Back in 2010, New Town (a satellite town of Kolkata) was a vast expanse of lakes and farms. Today, it is a bustling metropolis.
Photographer Rajib De found a powerful story of time and space, captured between Hampi and New Town now. My Kolkata takes you through his new photo book, Tale of Two Cities: Hampi/Newtown, comprising photographs that make you ponder over the fickleness of time.
‘Tale of two cities: Hampi/Newtown’ comprises 118 photographs
While Rajib had been taking pictures of New Town since its inception, the seeds of this book were laid in 2013. Returning from the to-be smart city in a bus, he saw someone watching a video of a region that looked eerily familiar, with stretches of empty land, a few towering structures, and barely any people. The passenger said that this was Hampi. “In the video, the golden hour was giving a perfect glow to this ancient city. Outside the bus, the golden hour was lighting up the new buildings of New Town,” he remembers.
Within two days, Rajib was on a train to Hampi. “I was spellbound, it felt like the place had been waiting for me. Over the next six years, I visited Hampi eight times,” he smiles.
By 2022, Rajib had captured 3,000 pictures of the heritage site, and 2,500 photographs of New Town. Upon examining the body of work in its entirety on his computer, he started seeing patterns. A lone highrise here, told a similar-yet-different story from a towering temple there.
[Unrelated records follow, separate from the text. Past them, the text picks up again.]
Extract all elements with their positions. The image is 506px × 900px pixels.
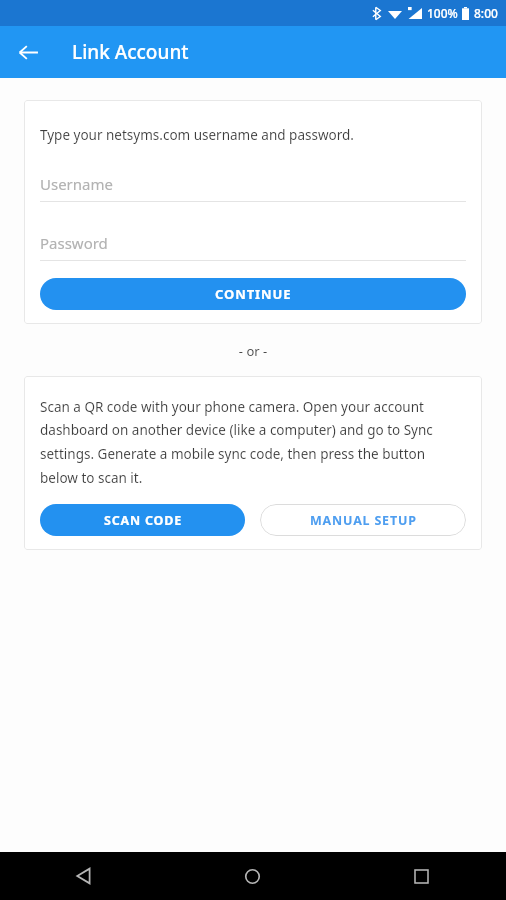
button[interactable]: CONTINUE bbox=[40, 278, 466, 310]
staticText: SCAN CODE bbox=[104, 512, 182, 529]
button[interactable]: Recent apps bbox=[337, 852, 506, 900]
button[interactable]: Back bbox=[0, 852, 168, 900]
staticText: Type your netsyms.com username and passw… bbox=[40, 126, 354, 144]
staticText: Scan a QR code with your phone camera. O… bbox=[40, 398, 466, 487]
staticText: - or - bbox=[0, 342, 506, 360]
button[interactable]: Home bbox=[168, 852, 337, 900]
button[interactable]: MANUAL SETUP bbox=[260, 504, 466, 536]
button[interactable]: Navigate up bbox=[8, 32, 48, 72]
staticText: MANUAL SETUP bbox=[310, 512, 417, 529]
staticText: Password bbox=[40, 233, 108, 253]
staticText: CONTINUE bbox=[215, 285, 292, 303]
staticText: 8:00 bbox=[474, 5, 498, 21]
staticText: Username bbox=[40, 174, 113, 194]
staticText: 100% bbox=[427, 5, 458, 21]
button[interactable]: SCAN CODE bbox=[40, 504, 245, 536]
staticText: Link Account bbox=[72, 39, 189, 65]
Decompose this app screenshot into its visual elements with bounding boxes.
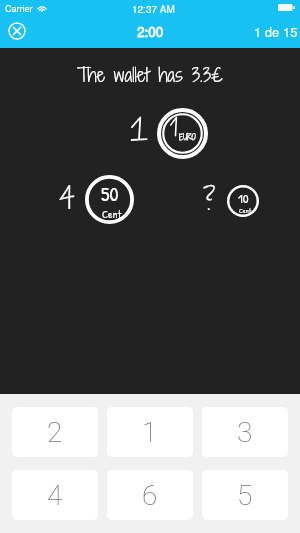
staticText: 4 (47, 479, 63, 512)
staticText: 10 (238, 189, 249, 207)
staticText: 12:37 AM (132, 2, 175, 16)
button[interactable]: 1 (107, 407, 193, 457)
staticText: 5 (237, 479, 253, 512)
staticText: 4 (59, 178, 75, 219)
button[interactable]: Close (4, 18, 30, 44)
staticText: EURO (179, 132, 196, 143)
button[interactable]: 5 (202, 470, 288, 520)
staticText: Cent (239, 206, 252, 215)
button[interactable]: 6 (107, 470, 193, 520)
staticText: 1 (142, 416, 158, 449)
staticText: 2 (47, 416, 63, 449)
staticText: Cent (102, 207, 122, 222)
staticText: 3 (237, 416, 253, 449)
staticText: The wallet has 3.3€ (0, 62, 300, 88)
staticText: ? (203, 182, 216, 218)
button[interactable]: 3 (202, 407, 288, 457)
staticText: 1 de 15 (254, 22, 298, 41)
button[interactable]: 2 (12, 407, 98, 457)
staticText: 2:00 (137, 22, 164, 41)
button[interactable]: 4 (12, 470, 98, 520)
staticText: Carrier (5, 2, 33, 15)
staticText: 50 (101, 180, 119, 207)
staticText: 6 (142, 479, 158, 512)
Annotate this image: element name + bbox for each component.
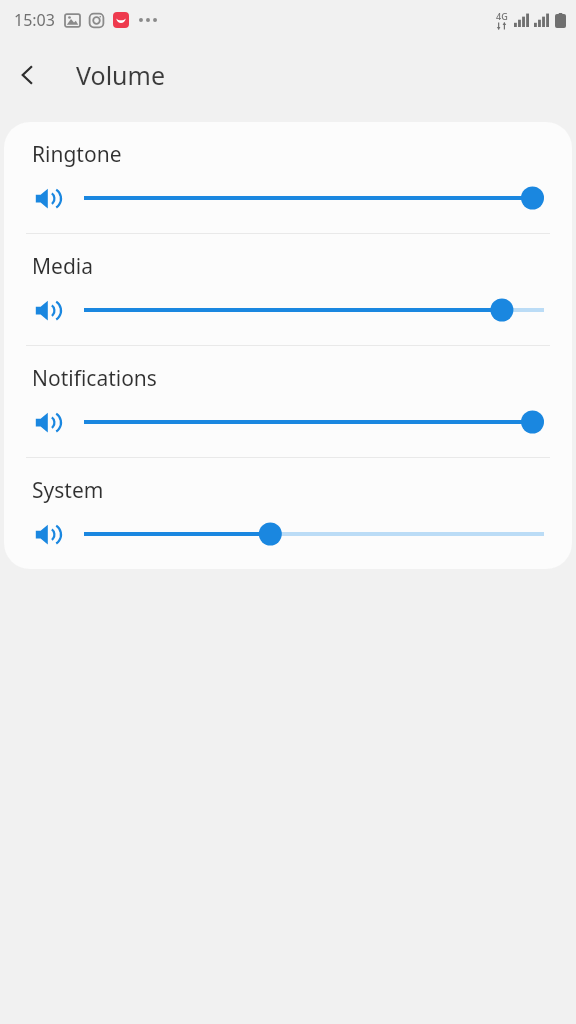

At both sites, there were women with cows, creating a scene that made it impossible to tell the era it belonged to. “I decided to juxtapose pictures from Newtown and Hampi in order to highlight the architectural and philosophical similarities that run through hundreds of years,” Rajib explains.
He finally unveiled the culmination of 14 years of work last month as Tale of two cities: Hampi/Newtown, comprising 118 photographs. Rajib also took the editorial choice to juxtapose photos from the two sites without mentioning which photograph is from Hampi, and which one is from New Town, in order to let readers ponder over the cyclical nature of civilisations.
With eerily similar scenes, Rajib drives home the fact that nothing is permanent
The book’s text is by Kalyan Ray, an admirer of Rajib’s photography for many years, and was supportive of the project from the time it was just an idea. “Rajib’s photographs evoke emotions that transport us beyond the photographs, into the constructions and deconstructions of time. They twin experiences of a city coming to be, and a city that now lives on in memory,” he adds.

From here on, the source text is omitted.